• **PROBLEM DETAILS**
Go through the data and say how many lines include the string "high"; return only the figure.

(Data records)

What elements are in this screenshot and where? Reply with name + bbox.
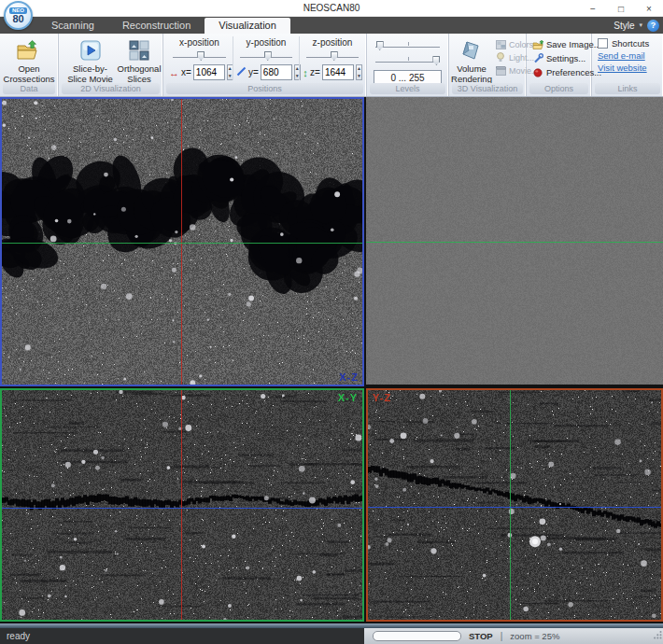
y-position-input[interactable] [261,64,292,80]
z-prefix: z= [310,67,320,77]
send-email-link[interactable]: Send e-mail [596,50,651,61]
shortcuts-toggle[interactable]: Shortcuts [596,38,651,49]
shortcuts-checkbox[interactable] [598,38,608,49]
open-folder-icon [16,38,42,63]
volume-rendering-button[interactable]: Volume Rendering [452,36,491,86]
viewport-3d[interactable] [366,97,663,385]
level-low-thumb[interactable] [376,41,384,50]
visit-website-link[interactable]: Visit website [596,63,651,73]
ribbon-group-3d-visualization: Volume Rendering Colors... [449,34,527,96]
z-position-title: z-position [303,37,362,48]
z-spin-up-icon[interactable]: ▲ [357,65,361,73]
level-high-slider[interactable] [375,54,440,66]
titlebar: NEOSCAN80 − □ × [0,0,663,17]
colors-icon [495,39,506,49]
xz-slice-image[interactable] [2,99,362,385]
status-separator: | [501,631,503,641]
chevron-down-icon[interactable]: ▾ [639,21,642,29]
z-spin-down-icon[interactable]: ▼ [357,73,361,80]
z-position-control: z-position ↕ z= ▲ ▼ [299,36,365,80]
group-label-3d-visualization: 3D Visualization [452,83,523,94]
volume-rendering-icon [459,38,484,63]
x-prefix: x= [181,67,191,77]
stop-button[interactable]: STOP [469,631,493,641]
tabbar-right: Style ▾ ? [614,17,659,34]
help-icon[interactable]: ? [647,20,659,32]
minimize-button[interactable]: − [579,0,607,17]
statusbar-right: STOP | zoom = 25% [364,628,663,644]
z-spinner[interactable]: ▲ ▼ [356,64,362,80]
viewport-yz[interactable]: Y-Z [366,388,663,622]
viewport-area: X-Z X-Y Y-Z [0,97,663,623]
xz-view-label: X-Z [339,371,359,383]
x-position-slider[interactable] [173,49,226,62]
shortcuts-label: Shortcuts [612,38,649,49]
x-position-title: x-position [169,37,230,48]
group-label-data: Data [3,83,55,94]
open-crossections-button[interactable]: Open Crossections [3,36,55,86]
x-position-control: x-position ↔ x= ▲ ▼ [166,36,233,80]
viewport-xy[interactable]: X-Y [0,388,364,622]
z-slider-thumb[interactable] [331,51,338,61]
slice-by-slice-movie-button[interactable]: Slice-by-Slice Movie [62,36,119,86]
movie-clapper-icon [495,65,506,76]
application-window: NEOSCAN80 − □ × NEO 80 Scanning Reconstr… [0,0,663,644]
xy-view-label: X-Y [338,392,358,403]
statusbar: ready STOP | zoom = 25% [0,623,663,644]
z-position-input[interactable] [322,64,354,80]
preferences-icon [532,67,543,77]
save-image-icon [532,39,543,49]
ribbon-group-data: Open Crossections Data [0,34,59,96]
volume-preview-image[interactable] [366,97,663,385]
group-label-options: Options [529,83,588,94]
group-label-levels: Levels [370,83,445,94]
xy-slice-image[interactable] [2,390,362,620]
x-position-input[interactable] [193,64,225,80]
z-position-slider[interactable] [306,49,359,62]
light-bulb-icon [495,52,506,63]
ribbon-group-levels: 0 ... 255 Levels [367,34,449,96]
tab-scanning[interactable]: Scanning [37,18,108,34]
z-axis-icon: ↕ [303,67,308,78]
ribbon-group-positions: x-position ↔ x= ▲ ▼ y-position [163,34,367,96]
logo-text-80: 80 [12,14,23,24]
open-crossections-label: Open Crossections [4,64,55,84]
volume-rendering-label: Volume Rendering [451,64,492,84]
y-position-slider[interactable] [240,49,292,62]
group-label-links: Links [595,83,660,94]
yz-crosshair-vertical [510,390,511,620]
app-logo[interactable]: NEO 80 [4,1,33,30]
maximize-button[interactable]: □ [607,0,635,17]
yz-slice-image[interactable] [368,390,661,620]
x-slider-thumb[interactable] [197,51,205,61]
viewport-xz[interactable]: X-Z [0,97,364,386]
yz-crosshair-horizontal [368,507,661,508]
xz-crosshair-horizontal [2,243,362,244]
y-prefix: y= [248,67,259,77]
close-button[interactable]: × [635,0,663,17]
wrench-icon [532,53,543,63]
ribbon-tabbar: Scanning Reconstruction Visualization St… [0,17,663,34]
yz-view-label: Y-Z [373,392,391,403]
orthogonal-slices-icon [129,38,149,63]
orthogonal-slices-label: Orthogonal Slices [118,64,162,84]
xy-crosshair-vertical [181,390,182,620]
y-position-title: y-position [236,37,296,48]
group-label-2d-visualization: 2D Visualization [62,83,160,94]
orthogonal-slices-button[interactable]: Orthogonal Slices [119,36,160,86]
level-high-thumb[interactable] [432,56,440,65]
window-title: NEOSCAN80 [303,3,360,13]
resize-grip-icon[interactable] [653,626,662,643]
status-message: ready [0,628,364,644]
slice-by-slice-movie-label: Slice-by-Slice Movie [63,64,117,84]
zoom-level-label: zoom = 25% [510,631,559,641]
y-slider-thumb[interactable] [264,51,272,61]
ribbon: Open Crossections Data Slice-by-Slice Mo… [0,34,663,97]
style-dropdown[interactable]: Style [614,21,634,31]
group-label-positions: Positions [166,83,363,94]
window-controls: − □ × [579,0,663,17]
tab-visualization[interactable]: Visualization [205,18,290,34]
volume-crosshair-horizontal [366,242,663,243]
tab-reconstruction[interactable]: Reconstruction [108,18,205,34]
level-low-slider[interactable] [375,39,440,51]
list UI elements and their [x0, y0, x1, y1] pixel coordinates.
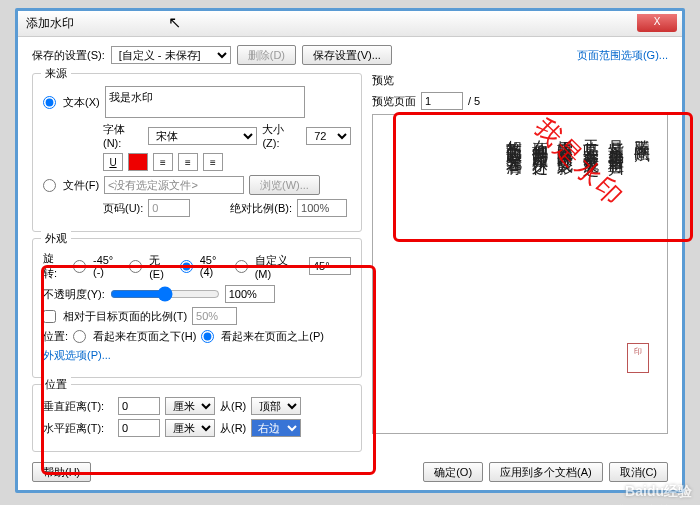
underline-button[interactable]: U — [103, 153, 123, 171]
font-select[interactable]: 宋体 — [148, 127, 257, 145]
rot-custom-radio[interactable] — [235, 260, 248, 273]
align-right-icon[interactable]: ≡ — [203, 153, 223, 171]
behind-radio[interactable] — [73, 330, 86, 343]
appearance-advanced-link[interactable]: 外观选项(P)... — [43, 348, 111, 363]
rot-none-radio[interactable] — [129, 260, 142, 273]
relative-scale-check[interactable] — [43, 310, 56, 323]
save-settings-button[interactable]: 保存设置(V)... — [302, 45, 392, 65]
above-radio[interactable] — [201, 330, 214, 343]
help-button[interactable]: 帮助(H) — [32, 462, 91, 482]
rot-neg45-radio[interactable] — [73, 260, 86, 273]
source-title: 来源 — [41, 66, 71, 81]
scale-input[interactable] — [297, 199, 347, 217]
rot-45-radio[interactable] — [180, 260, 193, 273]
saved-label: 保存的设置(S): — [32, 48, 105, 63]
ok-button[interactable]: 确定(O) — [423, 462, 483, 482]
opacity-slider[interactable] — [110, 286, 220, 302]
color-button[interactable] — [128, 153, 148, 171]
relative-scale-input[interactable] — [192, 307, 237, 325]
vdist-input[interactable] — [118, 397, 160, 415]
delete-button[interactable]: 删除(D) — [237, 45, 296, 65]
text-radio[interactable] — [43, 96, 56, 109]
preview-page-input[interactable] — [421, 92, 463, 110]
hunit-select[interactable]: 厘米 — [165, 419, 215, 437]
pagenum-input[interactable] — [148, 199, 190, 217]
size-select[interactable]: 72 — [306, 127, 351, 145]
close-button[interactable]: X — [637, 14, 677, 32]
saved-select[interactable]: [自定义 - 未保存] — [111, 46, 231, 64]
preview-title: 预览 — [372, 73, 668, 88]
source-group: 来源 文本(X) 我是水印 字体(N): 宋体 大小(Z): 72 U ≡ ≡ … — [32, 73, 362, 232]
seal-icon: 印 — [627, 343, 649, 373]
appearance-group: 外观 旋转: -45°(-) 无(E) 45°(4) 自定义(M) 不透明度(Y… — [32, 238, 362, 378]
align-center-icon[interactable]: ≡ — [178, 153, 198, 171]
rot-value-input[interactable] — [309, 257, 351, 275]
titlebar: 添加水印 ↖ X — [18, 11, 682, 37]
vunit-select[interactable]: 厘米 — [165, 397, 215, 415]
cursor-icon: ↖ — [168, 13, 181, 32]
window-title: 添加水印 — [26, 15, 74, 32]
preview-pane: 我是水印 滕王阁赋 是紫月之望步自雪堂将归 于临皋二客从余过黄泥之 坂霜露既降木… — [372, 114, 668, 434]
position-group: 位置 垂直距离(T): 厘米 从(R) 顶部 水平距离(T): 厘米 从(R) … — [32, 384, 362, 452]
opacity-input[interactable] — [225, 285, 275, 303]
page-range-link[interactable]: 页面范围选项(G)... — [577, 48, 668, 63]
brand-logo: Baidu经验 — [625, 483, 692, 501]
file-input[interactable] — [104, 176, 244, 194]
browse-button[interactable]: 浏览(W)... — [249, 175, 320, 195]
file-radio[interactable] — [43, 179, 56, 192]
hfrom-select[interactable]: 右边 — [251, 419, 301, 437]
watermark-text-input[interactable]: 我是水印 — [105, 86, 305, 118]
hdist-input[interactable] — [118, 419, 160, 437]
apply-multiple-button[interactable]: 应用到多个文档(A) — [489, 462, 603, 482]
align-left-icon[interactable]: ≡ — [153, 153, 173, 171]
cancel-button[interactable]: 取消(C) — [609, 462, 668, 482]
vfrom-select[interactable]: 顶部 — [251, 397, 301, 415]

• **SOLUTION FOR THIS EXERCISE**
2